Il guanto di sfida è tratto. Non solo una presentazione di lista, ma un invito diretto al confronto pubblico, “progetti alla mano”. Sabato 9 maggio, alle ore 19:00, la cornice di Piazza Umberto I ospiterà il debutto ufficiale della lista n. 3 “Impegno per Saponara”.

Il candidato sindaco Giuseppe Merlino scalda i motori e punta tutto sulla concretezza dei risultati ottenuti, dichiarandosi pronto a un faccia a faccia con gli avversari politici: «Ci confronteremo sui fatti», assicura, rivendicando il lavoro svolto durante il precedente mandato.
Oltre ai candidati al consiglio comunale, Merlino calerà l’asso della squadra di governo. Sono stati infatti già ufficializzati i nomi degli assessori designati: Rosalba Pino, Francesco Romano, Anna Cannuli, Nicola Donato.
«Ci ritroveremo in piazza per discutere con i concittadini dei programmi, in continuità con quanto realizzato o in corso di realizzazione», spiega Merlino. «Sono stati anni di impegno costante che ci hanno permesso di porre basi solide per il futuro del territorio».

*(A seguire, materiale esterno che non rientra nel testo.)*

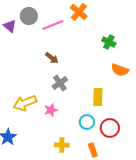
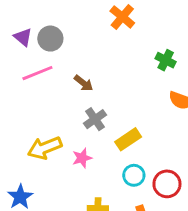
gray circle: (29, 16) -> (50, 39), moved
pink line: (53, 25) -> (37, 73), moved
yellow rectangle: (98, 97) -> (128, 139), moved, turned 54

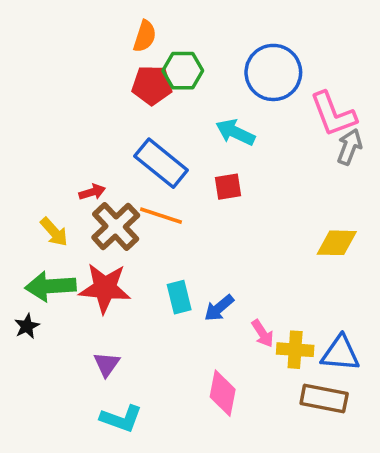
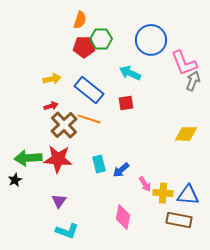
yellow arrow: (54, 232) -> (52, 79), moved, turned -60

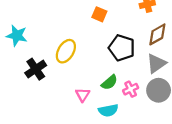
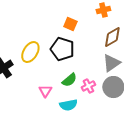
orange square: (99, 14) -> (70, 24), moved
black pentagon: (122, 48) -> (62, 49), moved

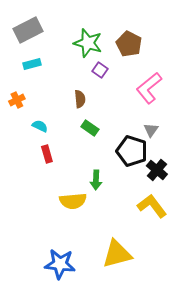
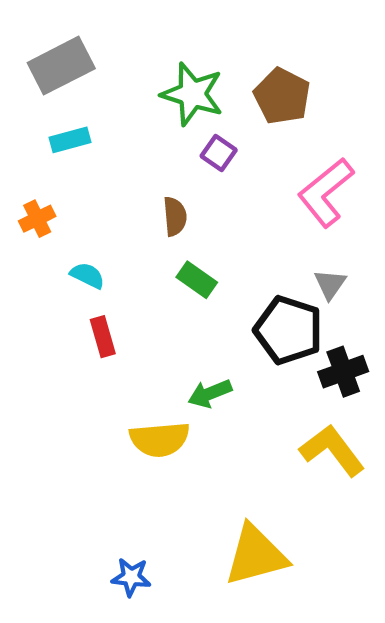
black cross: (157, 170) -> (343, 372), turned 30
green arrow: (96, 180) -> (210, 393), turned 66
blue star: (60, 264) -> (131, 577), size x0.6

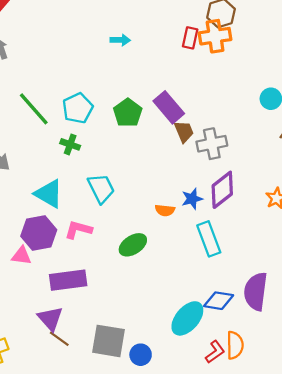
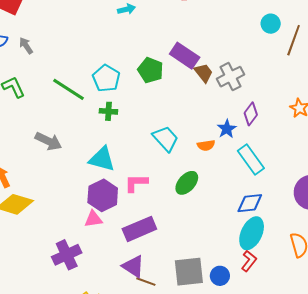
cyan trapezoid: (101, 188) -> (166, 139), moved
purple diamond: (222, 190) -> (251, 114), size x0.7
blue diamond: (219, 301) -> (250, 203), moved
red L-shape: (215, 352) -> (249, 261), moved

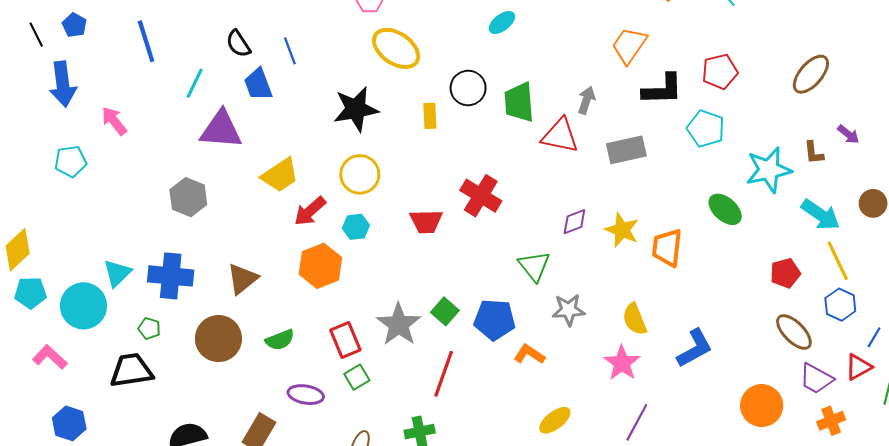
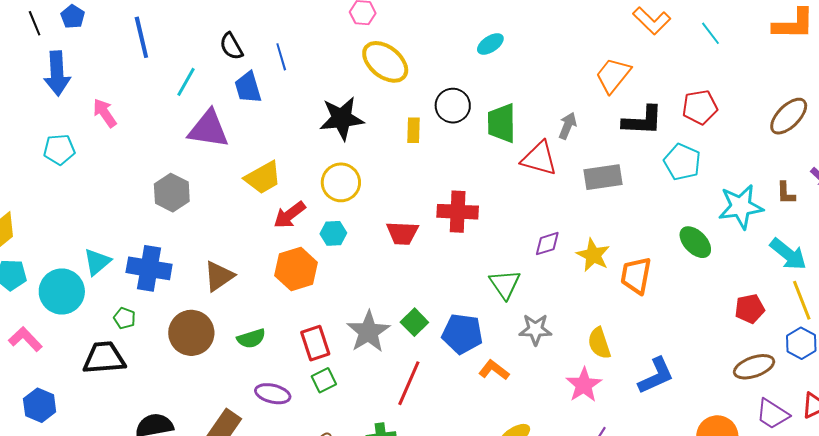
red cross: (481, 196) -> (458, 212), turned -33
brown ellipse: (794, 332) -> (754, 367), turned -69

A dar manforte alle parole del sindaco uscente sono i cantieri appena aperti. In questi giorni è arrivata la notizia della consegna dei lavori nella frazione Scarcelli. L’intervento prevede la demolizione di due vecchi fabbricati della ex Fondazione Gangemi Ruggeri per far posto a un moderno Centro di Aggregazione Giovanile.
I numeri dell’operazione sono significativi:
750.000 euro l’investimento per il nuovo centro e la messa in sicurezza dell’area e
500.000 euro il finanziamento già stanziato per la valorizzazione della pineta retrostante, che sarà collegata alla nuova struttura.
L’obiettivo di Merlino è chiaro: trasformare la campagna elettorale in una verifica dei fatti piuttosto che in uno scontro ideologico.
«Le opere realizzate sono visibili a tutti», conclude il candidato della lista n. 3. «Per questo sono disponibile ad un confronto diretto con i miei avversari: discutiamo del futuro di Saponara, ma facciamolo carte alla mano».
L’appuntamento di sabato si preannuncia dunque come il primo vero test della temperatura politica del comune, in vista di una sfida elettorale che entra nel vivo.